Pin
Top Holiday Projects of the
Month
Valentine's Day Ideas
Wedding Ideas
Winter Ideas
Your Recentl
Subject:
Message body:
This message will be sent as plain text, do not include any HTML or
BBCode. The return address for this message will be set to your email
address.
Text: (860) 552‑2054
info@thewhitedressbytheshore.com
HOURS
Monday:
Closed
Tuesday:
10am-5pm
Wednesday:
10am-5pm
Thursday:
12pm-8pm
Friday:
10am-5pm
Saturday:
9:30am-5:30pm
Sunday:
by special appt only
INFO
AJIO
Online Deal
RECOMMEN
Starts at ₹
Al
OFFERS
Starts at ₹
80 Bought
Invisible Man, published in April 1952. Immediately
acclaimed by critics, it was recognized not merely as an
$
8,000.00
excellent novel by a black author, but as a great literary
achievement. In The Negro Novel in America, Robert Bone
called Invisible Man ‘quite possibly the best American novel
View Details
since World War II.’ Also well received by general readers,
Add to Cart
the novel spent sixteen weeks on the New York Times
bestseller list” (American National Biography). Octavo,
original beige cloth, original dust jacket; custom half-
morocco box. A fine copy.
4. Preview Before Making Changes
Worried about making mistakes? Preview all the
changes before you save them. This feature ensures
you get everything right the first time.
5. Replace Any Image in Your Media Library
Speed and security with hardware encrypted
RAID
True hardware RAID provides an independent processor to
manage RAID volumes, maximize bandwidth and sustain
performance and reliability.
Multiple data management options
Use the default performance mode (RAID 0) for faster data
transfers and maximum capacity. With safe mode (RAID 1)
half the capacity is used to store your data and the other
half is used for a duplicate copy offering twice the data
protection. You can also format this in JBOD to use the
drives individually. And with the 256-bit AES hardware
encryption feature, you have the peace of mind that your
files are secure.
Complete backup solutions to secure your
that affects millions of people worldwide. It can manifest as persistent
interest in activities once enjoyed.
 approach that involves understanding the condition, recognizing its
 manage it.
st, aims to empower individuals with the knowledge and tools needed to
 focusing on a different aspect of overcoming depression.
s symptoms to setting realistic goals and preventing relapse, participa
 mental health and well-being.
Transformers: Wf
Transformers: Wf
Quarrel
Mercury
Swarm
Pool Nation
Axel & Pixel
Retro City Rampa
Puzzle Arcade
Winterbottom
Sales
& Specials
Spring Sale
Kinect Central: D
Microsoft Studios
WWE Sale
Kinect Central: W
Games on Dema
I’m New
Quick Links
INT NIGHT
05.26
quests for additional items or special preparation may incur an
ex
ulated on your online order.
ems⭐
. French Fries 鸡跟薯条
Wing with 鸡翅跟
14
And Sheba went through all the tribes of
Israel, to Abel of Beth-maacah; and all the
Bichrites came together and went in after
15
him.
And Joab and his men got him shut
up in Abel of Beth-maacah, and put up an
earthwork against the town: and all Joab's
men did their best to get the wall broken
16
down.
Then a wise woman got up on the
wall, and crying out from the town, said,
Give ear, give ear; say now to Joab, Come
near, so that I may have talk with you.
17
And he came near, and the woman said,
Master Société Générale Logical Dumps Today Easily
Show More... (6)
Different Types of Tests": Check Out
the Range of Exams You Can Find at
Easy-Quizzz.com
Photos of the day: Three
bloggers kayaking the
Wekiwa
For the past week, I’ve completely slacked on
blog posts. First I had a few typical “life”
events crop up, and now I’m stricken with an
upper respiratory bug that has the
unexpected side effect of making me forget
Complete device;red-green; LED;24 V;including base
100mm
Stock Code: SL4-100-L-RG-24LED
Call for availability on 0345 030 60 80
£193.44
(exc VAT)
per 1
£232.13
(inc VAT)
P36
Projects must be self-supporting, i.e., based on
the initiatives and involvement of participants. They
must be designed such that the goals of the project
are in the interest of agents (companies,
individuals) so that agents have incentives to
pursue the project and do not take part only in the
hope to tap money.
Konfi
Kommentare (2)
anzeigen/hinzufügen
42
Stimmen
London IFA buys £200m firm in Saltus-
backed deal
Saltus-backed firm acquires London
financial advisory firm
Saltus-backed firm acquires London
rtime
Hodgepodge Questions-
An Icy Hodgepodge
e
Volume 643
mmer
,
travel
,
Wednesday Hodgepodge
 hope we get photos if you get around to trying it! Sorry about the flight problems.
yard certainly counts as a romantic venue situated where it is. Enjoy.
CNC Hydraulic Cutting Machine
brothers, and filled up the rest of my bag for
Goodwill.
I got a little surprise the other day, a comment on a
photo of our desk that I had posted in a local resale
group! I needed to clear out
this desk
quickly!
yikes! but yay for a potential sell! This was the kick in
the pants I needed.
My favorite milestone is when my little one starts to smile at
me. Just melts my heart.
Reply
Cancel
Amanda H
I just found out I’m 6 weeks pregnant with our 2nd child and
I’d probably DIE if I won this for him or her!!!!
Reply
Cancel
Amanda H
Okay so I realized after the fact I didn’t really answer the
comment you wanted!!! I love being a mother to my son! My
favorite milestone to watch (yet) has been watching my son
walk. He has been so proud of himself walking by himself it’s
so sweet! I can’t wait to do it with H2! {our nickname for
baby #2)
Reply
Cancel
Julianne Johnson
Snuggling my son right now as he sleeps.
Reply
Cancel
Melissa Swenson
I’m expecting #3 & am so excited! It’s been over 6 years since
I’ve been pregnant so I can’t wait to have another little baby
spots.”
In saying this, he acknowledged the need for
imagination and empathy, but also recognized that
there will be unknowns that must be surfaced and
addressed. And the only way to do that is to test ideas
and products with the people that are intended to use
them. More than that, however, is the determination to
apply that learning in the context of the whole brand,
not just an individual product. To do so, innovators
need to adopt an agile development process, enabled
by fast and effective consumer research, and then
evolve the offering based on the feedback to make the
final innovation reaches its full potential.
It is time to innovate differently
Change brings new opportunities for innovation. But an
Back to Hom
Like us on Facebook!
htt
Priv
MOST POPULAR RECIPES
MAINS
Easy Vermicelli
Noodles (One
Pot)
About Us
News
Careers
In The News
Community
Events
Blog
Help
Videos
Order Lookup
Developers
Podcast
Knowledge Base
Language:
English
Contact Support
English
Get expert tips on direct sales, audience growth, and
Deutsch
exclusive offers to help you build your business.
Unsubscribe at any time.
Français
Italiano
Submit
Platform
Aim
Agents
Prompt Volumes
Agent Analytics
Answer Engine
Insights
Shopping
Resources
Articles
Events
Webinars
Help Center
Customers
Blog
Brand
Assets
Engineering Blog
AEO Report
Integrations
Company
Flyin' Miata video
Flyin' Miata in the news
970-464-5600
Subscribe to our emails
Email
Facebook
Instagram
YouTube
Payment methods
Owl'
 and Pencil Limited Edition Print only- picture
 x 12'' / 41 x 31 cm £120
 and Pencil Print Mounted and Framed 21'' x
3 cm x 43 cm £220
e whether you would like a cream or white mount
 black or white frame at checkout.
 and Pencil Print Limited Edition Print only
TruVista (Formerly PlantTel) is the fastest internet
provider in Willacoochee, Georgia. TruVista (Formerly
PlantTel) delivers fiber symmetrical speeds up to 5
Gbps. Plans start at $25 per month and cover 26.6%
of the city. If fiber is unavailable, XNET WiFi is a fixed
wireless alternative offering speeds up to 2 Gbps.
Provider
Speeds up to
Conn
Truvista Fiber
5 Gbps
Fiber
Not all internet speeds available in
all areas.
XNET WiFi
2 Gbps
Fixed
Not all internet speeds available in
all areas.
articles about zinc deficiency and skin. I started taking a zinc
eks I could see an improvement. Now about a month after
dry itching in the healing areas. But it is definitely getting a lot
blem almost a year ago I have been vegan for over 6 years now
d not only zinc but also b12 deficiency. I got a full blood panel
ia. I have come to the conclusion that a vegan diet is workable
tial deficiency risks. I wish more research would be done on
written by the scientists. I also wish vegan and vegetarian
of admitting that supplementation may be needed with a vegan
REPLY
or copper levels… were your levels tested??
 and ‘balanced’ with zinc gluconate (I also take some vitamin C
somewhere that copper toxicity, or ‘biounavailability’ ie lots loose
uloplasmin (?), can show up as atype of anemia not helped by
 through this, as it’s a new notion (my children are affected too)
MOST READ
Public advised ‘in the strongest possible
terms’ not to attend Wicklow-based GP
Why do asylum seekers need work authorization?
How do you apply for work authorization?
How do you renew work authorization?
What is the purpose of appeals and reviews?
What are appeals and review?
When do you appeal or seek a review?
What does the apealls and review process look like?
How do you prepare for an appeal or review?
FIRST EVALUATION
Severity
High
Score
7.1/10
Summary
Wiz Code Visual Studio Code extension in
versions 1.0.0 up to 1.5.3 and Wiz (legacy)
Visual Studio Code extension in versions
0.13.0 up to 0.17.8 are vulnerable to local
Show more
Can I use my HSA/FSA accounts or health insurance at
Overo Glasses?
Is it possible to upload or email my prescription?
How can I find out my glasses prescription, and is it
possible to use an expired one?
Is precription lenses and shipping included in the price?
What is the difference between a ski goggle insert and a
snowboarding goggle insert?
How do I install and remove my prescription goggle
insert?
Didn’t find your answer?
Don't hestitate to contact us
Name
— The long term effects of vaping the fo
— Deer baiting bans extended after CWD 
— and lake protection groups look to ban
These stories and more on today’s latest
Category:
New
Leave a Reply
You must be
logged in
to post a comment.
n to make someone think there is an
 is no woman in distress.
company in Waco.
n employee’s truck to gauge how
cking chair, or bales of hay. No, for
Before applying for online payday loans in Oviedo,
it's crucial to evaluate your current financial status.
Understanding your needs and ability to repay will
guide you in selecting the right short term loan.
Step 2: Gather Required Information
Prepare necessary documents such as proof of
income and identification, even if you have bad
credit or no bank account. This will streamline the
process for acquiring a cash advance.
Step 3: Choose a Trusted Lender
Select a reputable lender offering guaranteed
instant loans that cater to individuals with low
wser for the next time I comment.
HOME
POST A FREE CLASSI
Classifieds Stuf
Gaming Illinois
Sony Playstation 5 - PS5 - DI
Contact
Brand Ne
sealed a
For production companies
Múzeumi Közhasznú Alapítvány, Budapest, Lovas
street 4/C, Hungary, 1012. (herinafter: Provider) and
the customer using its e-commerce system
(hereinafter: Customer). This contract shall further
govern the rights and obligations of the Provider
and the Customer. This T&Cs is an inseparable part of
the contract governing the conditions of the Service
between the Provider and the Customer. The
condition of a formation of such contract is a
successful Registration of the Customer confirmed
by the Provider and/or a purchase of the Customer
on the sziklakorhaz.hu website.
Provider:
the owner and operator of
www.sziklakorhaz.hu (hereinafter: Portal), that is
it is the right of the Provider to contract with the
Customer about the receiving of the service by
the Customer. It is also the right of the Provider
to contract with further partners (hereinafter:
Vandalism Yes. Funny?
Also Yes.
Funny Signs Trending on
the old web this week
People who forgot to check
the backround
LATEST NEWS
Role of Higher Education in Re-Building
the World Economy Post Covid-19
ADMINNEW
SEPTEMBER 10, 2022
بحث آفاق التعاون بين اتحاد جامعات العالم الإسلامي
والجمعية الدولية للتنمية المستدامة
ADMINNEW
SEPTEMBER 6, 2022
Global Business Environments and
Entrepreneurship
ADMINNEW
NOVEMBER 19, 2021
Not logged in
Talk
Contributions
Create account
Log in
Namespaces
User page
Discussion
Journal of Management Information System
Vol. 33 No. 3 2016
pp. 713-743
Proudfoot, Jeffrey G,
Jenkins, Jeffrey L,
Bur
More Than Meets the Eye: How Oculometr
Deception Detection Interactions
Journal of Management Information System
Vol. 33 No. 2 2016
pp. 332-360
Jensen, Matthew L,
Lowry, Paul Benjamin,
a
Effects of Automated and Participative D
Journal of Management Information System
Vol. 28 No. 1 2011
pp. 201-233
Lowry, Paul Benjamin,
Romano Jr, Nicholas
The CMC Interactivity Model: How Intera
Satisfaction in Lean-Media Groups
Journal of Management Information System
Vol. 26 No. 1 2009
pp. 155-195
^^^^^^^^
> [TASK ITEM]
The response must hold only the lines above from the line with "Vol. 33 No. 2 2016" through the line with "Vol. 26 No. 1 2009", each copied exactly, both ends kept.

> [RESPONSE BOX]
Vol. 33 No. 2 2016
pp. 332-360
Jensen, Matthew L,
Lowry, Paul Benjamin,
a
Effects of Automated and Participative D
Journal of Management Information System
Vol. 28 No. 1 2011
pp. 201-233
Lowry, Paul Benjamin,
Romano Jr, Nicholas
The CMC Interactivity Model: How Intera
Satisfaction in Lean-Media Groups
Journal of Management Information System
Vol. 26 No. 1 2009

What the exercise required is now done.